Ready for a science lesson?

When I posted this photo of my leftovers at the end of a torch session, many people asked, “Why not just melt those bits down?”

I don’t melt these down because this day I was using two different types of glass, Effetre and Bullseye and they have different COEs.

COE - Coefficient of Expansion. It’s how much a glass will expand with heat. Or how much it will contract when it cools down. What this means to a flameworker, each COE will expand and contract at different rates. If you put two different glasses (say Bullseye and Effetre) together in the same bead, they will cool down at different rates and crack. The bead blows up. This is why beadmakers pick a COE and only use that one. Having two different glasses on your table is a recipe for disaster. Trust me on this one.

So why am I using 2 different COEs?

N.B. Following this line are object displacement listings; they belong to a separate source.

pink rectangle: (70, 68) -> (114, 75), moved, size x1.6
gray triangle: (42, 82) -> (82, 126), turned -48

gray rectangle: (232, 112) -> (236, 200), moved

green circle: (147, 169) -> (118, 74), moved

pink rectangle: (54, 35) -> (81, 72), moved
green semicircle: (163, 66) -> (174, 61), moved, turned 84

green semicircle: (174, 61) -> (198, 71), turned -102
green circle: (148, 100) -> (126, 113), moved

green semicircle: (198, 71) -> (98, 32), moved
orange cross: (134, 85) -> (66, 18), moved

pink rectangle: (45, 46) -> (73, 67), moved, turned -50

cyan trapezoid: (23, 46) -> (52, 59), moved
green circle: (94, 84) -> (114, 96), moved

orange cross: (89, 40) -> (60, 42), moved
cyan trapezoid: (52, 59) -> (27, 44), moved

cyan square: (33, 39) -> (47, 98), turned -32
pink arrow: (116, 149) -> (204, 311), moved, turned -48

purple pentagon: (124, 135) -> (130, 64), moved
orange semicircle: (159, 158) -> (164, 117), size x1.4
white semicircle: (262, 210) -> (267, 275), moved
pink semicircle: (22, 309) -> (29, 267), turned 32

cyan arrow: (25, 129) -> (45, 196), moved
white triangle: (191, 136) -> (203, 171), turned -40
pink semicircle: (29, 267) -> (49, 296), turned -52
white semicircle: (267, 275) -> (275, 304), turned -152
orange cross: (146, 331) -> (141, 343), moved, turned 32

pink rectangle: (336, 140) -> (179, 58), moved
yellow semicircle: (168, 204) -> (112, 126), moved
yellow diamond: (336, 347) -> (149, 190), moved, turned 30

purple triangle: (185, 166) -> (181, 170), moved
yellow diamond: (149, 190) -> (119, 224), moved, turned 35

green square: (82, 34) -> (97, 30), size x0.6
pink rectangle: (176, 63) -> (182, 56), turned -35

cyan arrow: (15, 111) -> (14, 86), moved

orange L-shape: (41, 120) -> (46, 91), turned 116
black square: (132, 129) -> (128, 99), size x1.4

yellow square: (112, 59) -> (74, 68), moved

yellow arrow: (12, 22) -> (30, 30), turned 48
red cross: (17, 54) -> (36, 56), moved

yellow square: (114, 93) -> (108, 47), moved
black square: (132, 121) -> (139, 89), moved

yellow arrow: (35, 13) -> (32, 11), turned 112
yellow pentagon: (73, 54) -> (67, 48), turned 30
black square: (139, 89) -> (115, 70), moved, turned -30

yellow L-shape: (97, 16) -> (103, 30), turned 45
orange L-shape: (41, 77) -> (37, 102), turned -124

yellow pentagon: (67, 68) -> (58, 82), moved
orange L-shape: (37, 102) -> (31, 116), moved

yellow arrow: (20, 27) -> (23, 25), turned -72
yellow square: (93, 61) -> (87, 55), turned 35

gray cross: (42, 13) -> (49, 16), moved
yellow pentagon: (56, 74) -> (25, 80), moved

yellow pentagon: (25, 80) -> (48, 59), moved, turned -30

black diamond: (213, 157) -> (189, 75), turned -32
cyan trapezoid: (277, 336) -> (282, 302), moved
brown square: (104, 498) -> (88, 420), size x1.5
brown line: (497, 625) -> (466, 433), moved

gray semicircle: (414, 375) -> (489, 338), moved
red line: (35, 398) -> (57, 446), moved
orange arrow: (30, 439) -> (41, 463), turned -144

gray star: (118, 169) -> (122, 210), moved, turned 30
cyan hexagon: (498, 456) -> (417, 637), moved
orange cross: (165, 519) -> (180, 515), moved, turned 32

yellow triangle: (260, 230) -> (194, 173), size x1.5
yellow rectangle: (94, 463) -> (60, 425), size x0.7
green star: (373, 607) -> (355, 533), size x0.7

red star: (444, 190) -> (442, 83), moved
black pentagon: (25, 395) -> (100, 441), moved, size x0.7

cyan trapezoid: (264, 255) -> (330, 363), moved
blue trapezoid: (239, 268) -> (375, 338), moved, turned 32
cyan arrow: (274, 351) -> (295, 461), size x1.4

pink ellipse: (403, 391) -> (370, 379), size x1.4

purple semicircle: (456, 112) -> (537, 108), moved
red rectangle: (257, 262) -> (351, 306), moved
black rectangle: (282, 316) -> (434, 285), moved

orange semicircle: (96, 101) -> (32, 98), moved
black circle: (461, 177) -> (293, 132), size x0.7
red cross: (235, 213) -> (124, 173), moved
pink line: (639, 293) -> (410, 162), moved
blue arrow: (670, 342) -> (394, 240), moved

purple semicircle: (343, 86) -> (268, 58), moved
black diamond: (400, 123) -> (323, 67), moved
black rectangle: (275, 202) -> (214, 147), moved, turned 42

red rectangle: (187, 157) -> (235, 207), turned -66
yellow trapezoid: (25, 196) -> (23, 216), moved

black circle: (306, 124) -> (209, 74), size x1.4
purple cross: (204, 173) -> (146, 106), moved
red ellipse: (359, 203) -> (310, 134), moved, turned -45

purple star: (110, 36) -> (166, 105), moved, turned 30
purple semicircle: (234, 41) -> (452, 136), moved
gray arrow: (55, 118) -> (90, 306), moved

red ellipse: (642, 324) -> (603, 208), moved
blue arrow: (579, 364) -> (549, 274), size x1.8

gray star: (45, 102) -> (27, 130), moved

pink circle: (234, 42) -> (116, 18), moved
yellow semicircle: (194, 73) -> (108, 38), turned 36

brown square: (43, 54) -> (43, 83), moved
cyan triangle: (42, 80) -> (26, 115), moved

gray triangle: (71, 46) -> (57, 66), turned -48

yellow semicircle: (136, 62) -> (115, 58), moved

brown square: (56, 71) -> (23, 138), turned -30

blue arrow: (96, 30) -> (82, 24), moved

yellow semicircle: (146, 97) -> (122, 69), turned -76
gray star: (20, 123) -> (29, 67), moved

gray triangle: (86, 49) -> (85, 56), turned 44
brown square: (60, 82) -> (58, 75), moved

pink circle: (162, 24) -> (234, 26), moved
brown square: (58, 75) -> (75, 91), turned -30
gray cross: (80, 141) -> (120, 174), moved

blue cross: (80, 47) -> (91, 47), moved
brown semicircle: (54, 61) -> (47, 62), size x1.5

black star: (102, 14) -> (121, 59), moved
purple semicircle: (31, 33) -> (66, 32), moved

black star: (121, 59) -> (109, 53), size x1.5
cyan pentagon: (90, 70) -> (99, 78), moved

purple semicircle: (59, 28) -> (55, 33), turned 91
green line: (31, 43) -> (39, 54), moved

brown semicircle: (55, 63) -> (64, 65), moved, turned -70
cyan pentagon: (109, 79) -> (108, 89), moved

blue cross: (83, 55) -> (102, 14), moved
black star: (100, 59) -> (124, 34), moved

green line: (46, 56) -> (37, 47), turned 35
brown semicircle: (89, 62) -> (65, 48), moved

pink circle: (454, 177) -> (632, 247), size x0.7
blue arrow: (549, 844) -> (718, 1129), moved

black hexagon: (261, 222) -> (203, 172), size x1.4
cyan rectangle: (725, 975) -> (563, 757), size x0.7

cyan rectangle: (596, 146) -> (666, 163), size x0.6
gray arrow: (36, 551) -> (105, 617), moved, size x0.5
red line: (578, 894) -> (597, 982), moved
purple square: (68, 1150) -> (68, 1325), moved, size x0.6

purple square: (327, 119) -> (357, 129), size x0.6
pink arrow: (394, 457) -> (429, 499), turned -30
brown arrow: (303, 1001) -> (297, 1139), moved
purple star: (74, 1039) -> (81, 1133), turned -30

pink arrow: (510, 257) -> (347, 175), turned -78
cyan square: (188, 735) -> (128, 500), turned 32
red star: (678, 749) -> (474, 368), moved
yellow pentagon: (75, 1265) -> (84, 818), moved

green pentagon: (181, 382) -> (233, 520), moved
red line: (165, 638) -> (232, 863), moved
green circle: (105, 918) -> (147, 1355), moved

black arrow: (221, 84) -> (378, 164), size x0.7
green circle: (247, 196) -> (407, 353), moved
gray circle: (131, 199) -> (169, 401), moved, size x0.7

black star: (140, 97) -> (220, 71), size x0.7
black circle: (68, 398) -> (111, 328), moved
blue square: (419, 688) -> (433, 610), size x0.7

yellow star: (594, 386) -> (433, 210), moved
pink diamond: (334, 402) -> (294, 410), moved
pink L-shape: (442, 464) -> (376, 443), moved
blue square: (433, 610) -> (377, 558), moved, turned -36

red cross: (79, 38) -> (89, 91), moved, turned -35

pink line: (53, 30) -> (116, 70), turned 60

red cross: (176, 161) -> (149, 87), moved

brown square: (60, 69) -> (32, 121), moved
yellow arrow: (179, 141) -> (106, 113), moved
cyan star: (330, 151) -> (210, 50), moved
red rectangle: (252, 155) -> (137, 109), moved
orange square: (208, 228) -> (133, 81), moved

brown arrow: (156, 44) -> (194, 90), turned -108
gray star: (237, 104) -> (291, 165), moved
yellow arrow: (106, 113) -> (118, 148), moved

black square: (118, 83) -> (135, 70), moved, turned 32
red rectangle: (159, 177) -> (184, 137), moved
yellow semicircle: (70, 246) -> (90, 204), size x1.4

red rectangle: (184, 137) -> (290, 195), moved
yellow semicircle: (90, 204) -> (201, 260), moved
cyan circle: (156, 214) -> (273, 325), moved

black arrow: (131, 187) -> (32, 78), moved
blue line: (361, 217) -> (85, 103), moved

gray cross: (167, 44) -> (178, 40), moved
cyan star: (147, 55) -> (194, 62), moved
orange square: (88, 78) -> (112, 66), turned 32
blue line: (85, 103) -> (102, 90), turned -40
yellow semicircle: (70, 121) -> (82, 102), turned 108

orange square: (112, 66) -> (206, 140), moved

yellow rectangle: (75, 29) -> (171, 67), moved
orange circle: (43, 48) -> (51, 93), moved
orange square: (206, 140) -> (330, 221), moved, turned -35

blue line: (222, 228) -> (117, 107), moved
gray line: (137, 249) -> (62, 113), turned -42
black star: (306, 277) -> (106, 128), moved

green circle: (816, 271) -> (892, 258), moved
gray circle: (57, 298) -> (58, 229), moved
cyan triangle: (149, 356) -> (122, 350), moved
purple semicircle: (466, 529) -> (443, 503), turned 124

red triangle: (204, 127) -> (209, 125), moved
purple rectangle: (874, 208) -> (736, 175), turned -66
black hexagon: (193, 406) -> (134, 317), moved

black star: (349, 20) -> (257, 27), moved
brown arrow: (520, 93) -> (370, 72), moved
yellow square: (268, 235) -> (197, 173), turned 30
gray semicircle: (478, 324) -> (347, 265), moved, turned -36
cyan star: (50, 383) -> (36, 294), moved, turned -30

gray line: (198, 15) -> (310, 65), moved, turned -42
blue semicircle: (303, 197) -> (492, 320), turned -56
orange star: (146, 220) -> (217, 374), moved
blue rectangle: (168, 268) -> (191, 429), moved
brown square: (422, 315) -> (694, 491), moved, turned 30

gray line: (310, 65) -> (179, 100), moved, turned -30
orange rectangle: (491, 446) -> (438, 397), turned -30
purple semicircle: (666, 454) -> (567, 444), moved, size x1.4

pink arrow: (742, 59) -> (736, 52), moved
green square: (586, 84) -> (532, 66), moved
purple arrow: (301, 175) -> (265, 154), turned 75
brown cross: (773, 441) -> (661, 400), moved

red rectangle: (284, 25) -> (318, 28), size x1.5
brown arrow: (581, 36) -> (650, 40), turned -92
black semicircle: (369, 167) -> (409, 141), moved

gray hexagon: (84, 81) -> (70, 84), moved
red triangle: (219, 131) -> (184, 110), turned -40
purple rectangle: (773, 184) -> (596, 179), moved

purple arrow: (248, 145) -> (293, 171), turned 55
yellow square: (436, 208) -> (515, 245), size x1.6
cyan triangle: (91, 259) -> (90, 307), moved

Because that beautiful lime green is only available in Bullseye and I must have it. It as an intensity that brings life and spark to my jewelry. Like most beadmakers I use Effetre (made in Italy) almost exclusively. I like it because of the range of colours and also because with a COE of 104 it is very soft. “Soft” means it melts quickly and is very pliable so it is easy to manipulate. Bullseye, an American glass, has a COE of 90 and I find the colour palette a bit more muted and I don’t do muted.

The other type of glass used by some flameworkers is borosilicate or “boro”. This has a COE of 33 and is stiff. Not my style. Boro requires a bigger, hotter torch and is used more for sculptural work. If you’ve ever seen flameworkers using clear glass to make small animal sculptures, that’s boro.

So now you know about COE.

Sailorgirl Jewelry - happy, pretty jewelry AND educational!